- _Task goal_
Filter the listing below, keeping only the lines with the word "peut".

- _Records for processing_
==*==
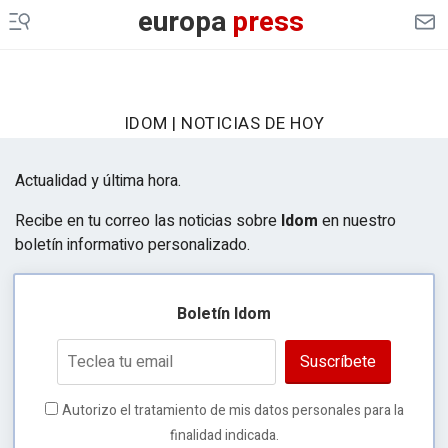
europa
press
IDOM | NOTICIAS DE HOY
Actualidad y última hora.
Recibe en tu correo las noticias sobre
Idom
en nuestro
boletín informativo personalizado.
Boletín Idom
Suscríbete
Autorizo el tratamiento de mis datos personales para la
finalidad indicada.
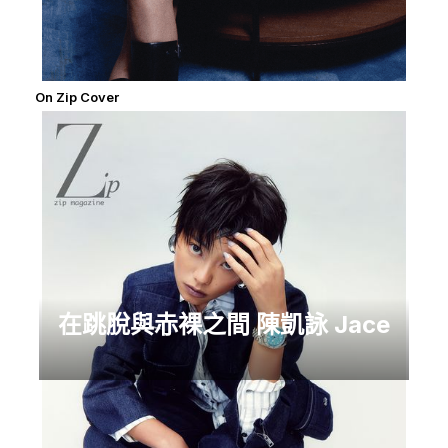
On Zip Cover
在跳脫與赤裸之間 陳凱詠 Jace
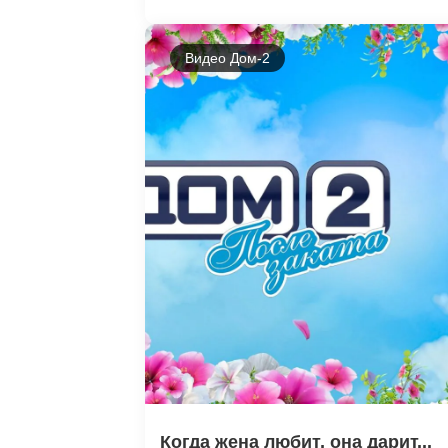
Видео Дом-2
Когда жена любит, она дарит...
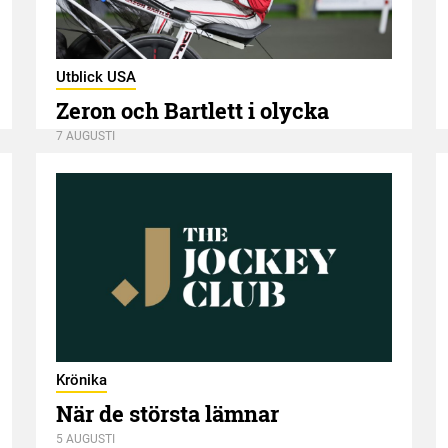
Utblick USA
Zeron och Bartlett i olycka
7 AUGUSTI
Krönika
När de största lämnar
5 AUGUSTI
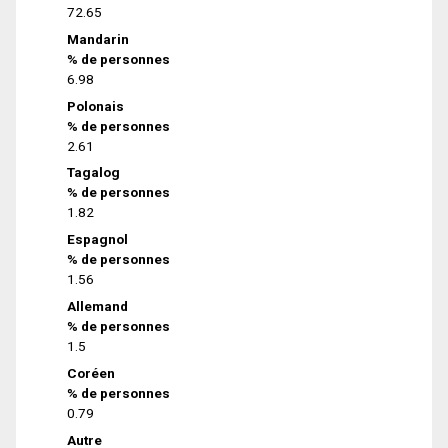
72.65
Mandarin
% de personnes
6.98
Polonais
% de personnes
2.61
Tagalog
% de personnes
1.82
Espagnol
% de personnes
1.56
Allemand
% de personnes
1.5
Coréen
% de personnes
0.79
Autre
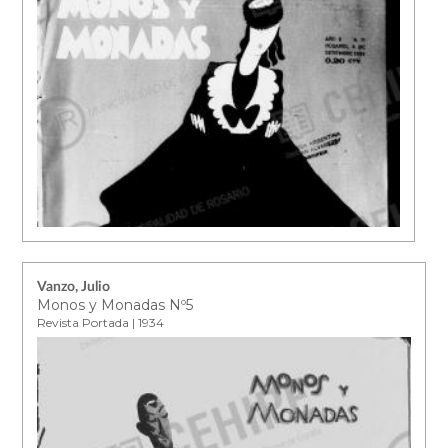
Vanzo, Julio
Monos y Monadas Nº5
Revista Portada | 1934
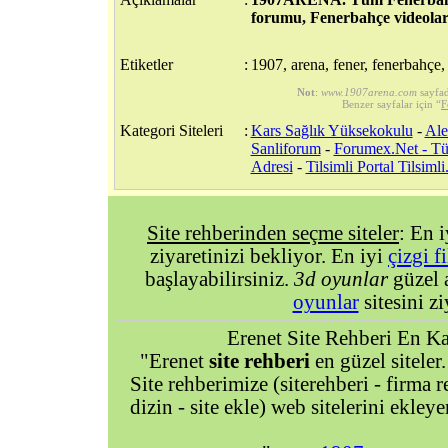
forumu, Fenerbahçe videolar
Etiketler
:
1907, arena, fener, fenerbahçe, 
Not
:
www.1907arena.com
sayfa
Benzer sayfalar için “
F
Kategori Siteleri
:
Kars Sağlık Yüksekokulu
-
Ale
Sanliforum
-
Forumex.Net - T
Adresi
-
Tilsimli Portal Tilsimli
Site rehberinden seçme siteler
: En 
ziyaretinizi bekliyor. En iyi
çizgi f
başlayabilirsiniz.
3d oyunlar
güzel 
oyunlar
sitesini zi
Erenet Site Rehberi En Kal
"Erenet
site rehberi
en güzel siteler.
Site rehberimize (siterehberi - firma re
dizin - site ekle) web sitelerini ekley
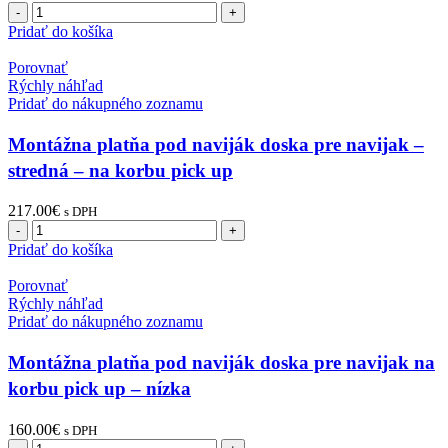
Pridať do košíka
Porovnať
Rýchly náhľad
Pridať do nákupného zoznamu
Montážna platňa pod naviják doska pre navijak –
stredná – na korbu pick up
217.00
€
s DPH
Pridať do košíka
Porovnať
Rýchly náhľad
Pridať do nákupného zoznamu
Montážna platňa pod naviják doska pre navijak na
korbu pick up – nízka
160.00
€
s DPH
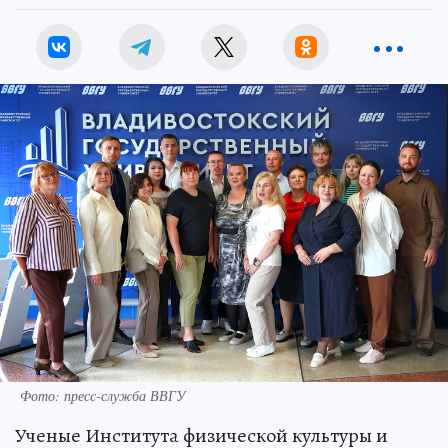
Фото: пресс-служба ВВГУ
Ученые Института физической культуры и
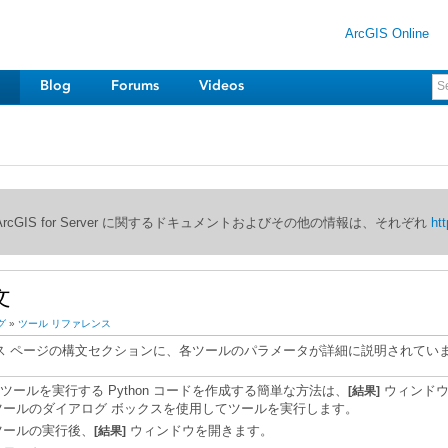
ArcGIS Online
Blog
Forums
Videos
び ArcGIS for Server に関するドキュメントおよびその他の情報は、それぞれ
htt
文
グ
»
ツール リファレンス
 ページの構文セクションに、各ツールのパラメータが詳細に説明されています
ツールを実行する Python コードを作成する簡単な方法は、
ウィンドウ
[結果]
ツールのダイアログ ボックスを使用してツールを実行します。
ツールの実行後、
ウィンドウを開きます。
[結果]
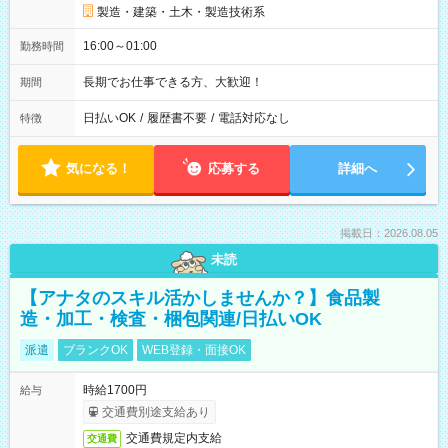
製造・建築・土木・製造技術系
16:00～01:00
勤務時間
長期でお仕事できる方、大歓迎！
期間
日払いOK
/
履歴書不要
/
電話対応なし
特徴
気になる！
応募する
詳細へ
掲載日：2026.08.05
未読
【アナタのスキル活かしませんか？】食品製
造・加工・検査・梱包関連/日払いOK
派遣
ブランクOK
WEB登録・面接OK
時給1700円
給与
交通費別途支給あり
交通費規定内支給
交通費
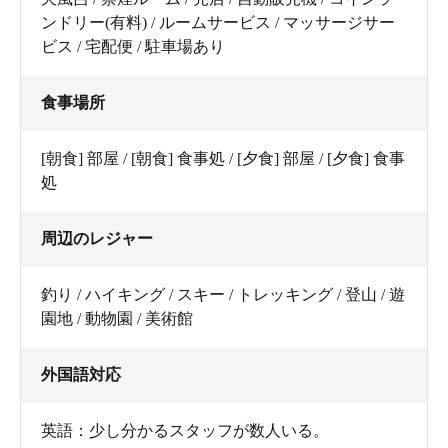
ンドリー(有料) / ルームサービス / マッサージサー
ビス / 宅配便 / 駐車場あり
食事場所
[朝食] 部屋 / [朝食] 食事処 / [夕食] 部屋 / [夕食] 食事
処
周辺のレジャー
釣り / ハイキング / スキー / トレッキング / 登山 / 遊
園地 / 動物園 / 美術館
外国語対応
英語：少し分かるスタッフが数人いる。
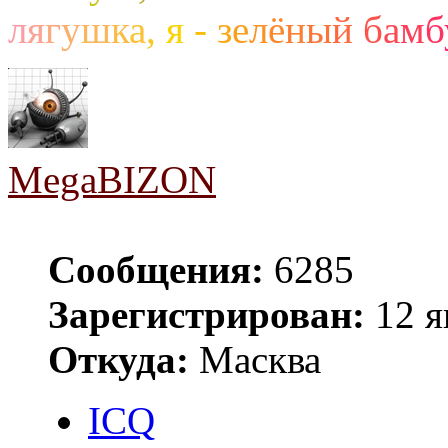
л
я
г
у
ш
к
а
,
я
-
з
е
л
ё
н
ы
й
б
а
м
б
MegaBIZON
Сообщения:
6285
Зарегистрирован:
12 я
Откуда:
Масква
ICQ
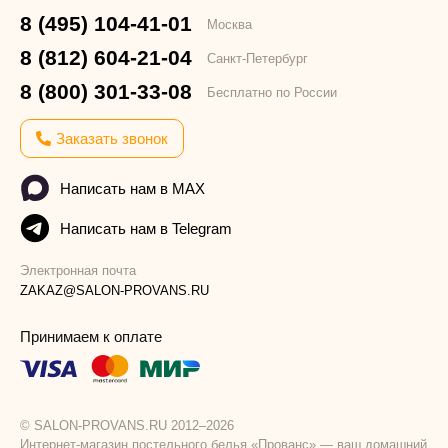
8 (495) 104-41-01
Москва
8 (812) 604-21-04
Санкт-Петербург
8 (800) 301-33-08
Бесплатно по России
Заказать звонок
Написать нам в MAX
Написать нам в Telegram
Электронная почта
ZAKAZ@SALON-PROVANS.RU
Принимаем к оплате
© SALON-PROVANS.RU 2012–2026
Интернет-магазин постельного белья «Прованс» — ваш домашний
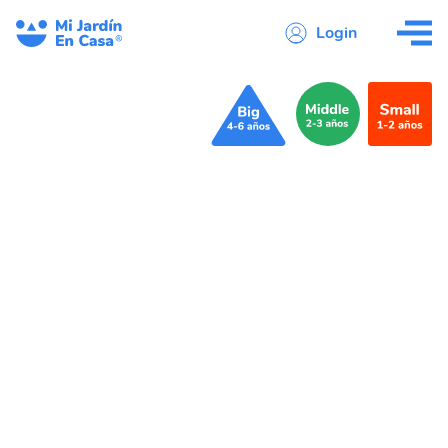
Login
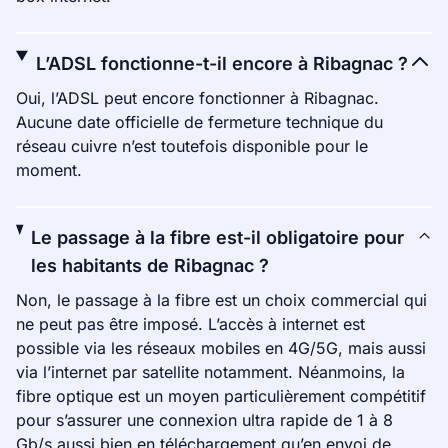
L’ADSL fonctionne-t-il encore à Ribagnac ?
Oui, l’ADSL peut encore fonctionner à Ribagnac.
Aucune date officielle de fermeture technique du
réseau cuivre n’est toutefois disponible pour le
moment.
Le passage à la fibre est-il obligatoire pour
les habitants de Ribagnac ?
Non, le passage à la fibre est un choix commercial qui
ne peut pas être imposé. L’accès à internet est
possible via les réseaux mobiles en 4G/5G, mais aussi
via l’internet par satellite notamment. Néanmoins, la
fibre optique est un moyen particulièrement compétitif
pour s’assurer une connexion ultra rapide de 1 à 8
Gb/s aussi bien en téléchargement qu’en envoi de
==*==
- _Finished task_
Oui, l’ADSL peut encore fonctionner à Ribagnac.
ne peut pas être imposé. L’accès à internet est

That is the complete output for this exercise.